The response of Bavuma, brought up in a township, was not to be cowed but to hit his diminutive straps. He had already played a high-class cover drive against Stokes. Now he peeled off three consecutive fours against Steve Finn to give a flavour of his repertoire: front-foot drive, back-foot force and pull. He swept Moeen Ali twice, then reverse-swept him. When Bavuma reached 50, a section of the press box clapped - the first time in 40 years this correspondent has heard a 50 applauded there. Even so, there must still have been doubters, muttering that Bavuma was only in the side because he was an indigenous African, not selected on merit but as one of the four non-whites that are the target, if not quota.
On his Test debut against West Indies a year ago Bavuma had looked vulnerable against the short ball, but here he was soon hooking bouncers safely.

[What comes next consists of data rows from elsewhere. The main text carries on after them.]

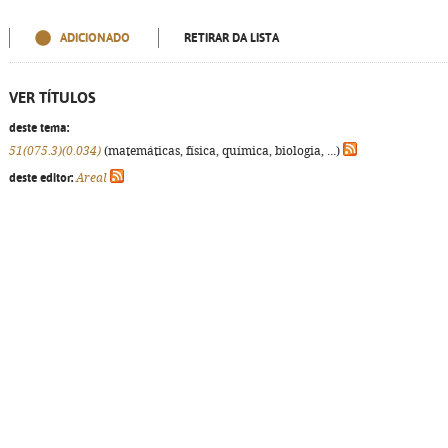
ADICIONADO
RETIRAR DA LISTA
VER TÍTULOS
deste tema:
51(075.3)(0.034)
(matemáticas, física, química, biologia, ...)
deste editor:
Areal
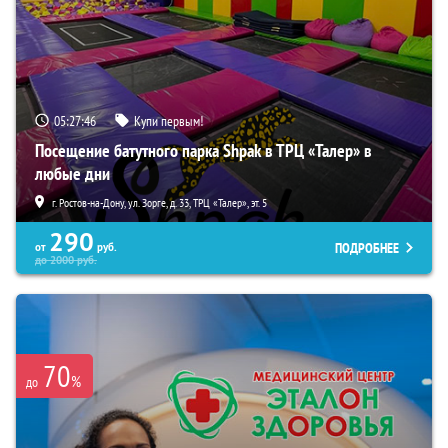
05:27:45
Купи первым!
Посещение батутного парка Shpak в ТРЦ «Талер» в
любые дни
г. Ростов-на-Дону, ул. Зорге, д. 33, ТРЦ «Талер», эт. 5
290
ПОДРОБНЕЕ
от
руб.
до
2000
руб.
70
%
до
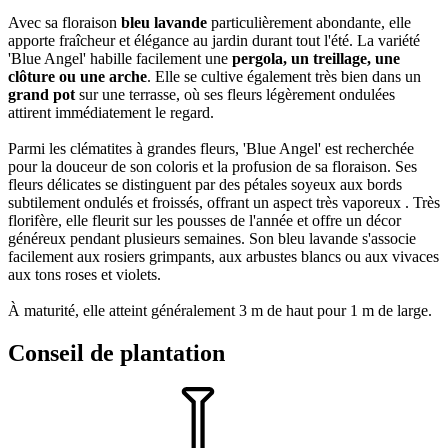
Avec sa floraison
bleu lavande
particulièrement abondante, elle
apporte fraîcheur et élégance au jardin durant tout l'été. La variété
'Blue Angel' habille facilement une
pergola, un treillage, une
clôture ou une arche
. Elle se cultive également très bien dans un
grand pot
sur une terrasse, où ses fleurs légèrement ondulées
attirent immédiatement le regard.
Parmi les clématites à grandes fleurs, 'Blue Angel' est recherchée
pour la douceur de son coloris et la profusion de sa floraison. Ses
fleurs délicates se distinguent par des pétales soyeux aux bords
subtilement ondulés et froissés, offrant un aspect très vaporeux . Très
florifère, elle fleurit sur les pousses de l'année et offre un décor
généreux pendant plusieurs semaines. Son bleu lavande s'associe
facilement aux rosiers grimpants, aux arbustes blancs ou aux vivaces
aux tons roses et violets.
À maturité, elle atteint généralement 3 m de haut pour 1 m de large.
Conseil de plantation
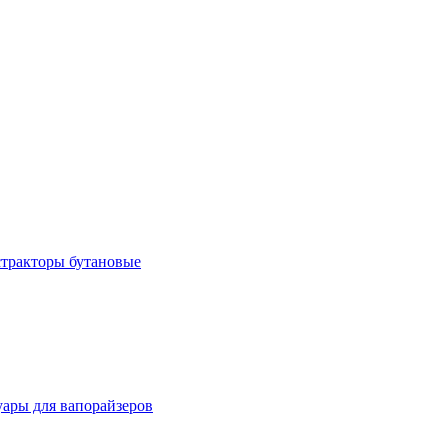
тракторы бутановые
уары для вапорайзеров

He had made a 50 in Bangladesh, but otherwise done not much else beyond exhibit determination and patience. This, however, was his home town.
Bavuma was born and brought up in Langa, the township near Cape Town airport, populated by Xhosas of whom he is one. His uncles played the game a lot, but the Langa club have been dropping down the leagues. When he was 17, his father, a journalist with the Cape Argus, moved to Johannesburg - and his son won a cricket scholarship to a private Catholic school, then a contract with Gauteng.
When he had reached 77, Bavuma had the luck that is essential: the diving Jonny Bairstow could not hold on with his right hand. Chris Morris kept him lively company - relieving Bavuma of the necessity to score when he was bogged down in the 80s - until England held on to a catch at last. In all they dropped eight chances - the five on day four were harder than the three on day three - and missed two others on which they did not lay a hand.
Bavuma, on 96, faced Finn. It was a thick edge rather than a good shot, but the ball sped down towards the third-man boundary. It was squealed on by the African kids who had been bussed in — some from Langa, looking to Bavuma as a role model — and beat Moeen to the rope.
Everyone stood to applaud: the whole South African squad on their balcony; the England supporters who, being English, appreciated an underdog; and thousands of South Africans, after a member of their black majority had been allowed to perform on a level playing field. The press box erupted in shouts and claps, and a shriek of delight by an African woman. As CLR James wrote, when Afro-Caribbeans were first allowed to make their mark on West Indian cricket: "It was the voice of the oppressed man that spoke."
When Amla declared shortly afterwards, taking England by surprise, most of their players ran across the ground to shake Bavuma's hand, Stokes the first of them. Yes, even the Tuscan ranks could scarce forbear to cheer.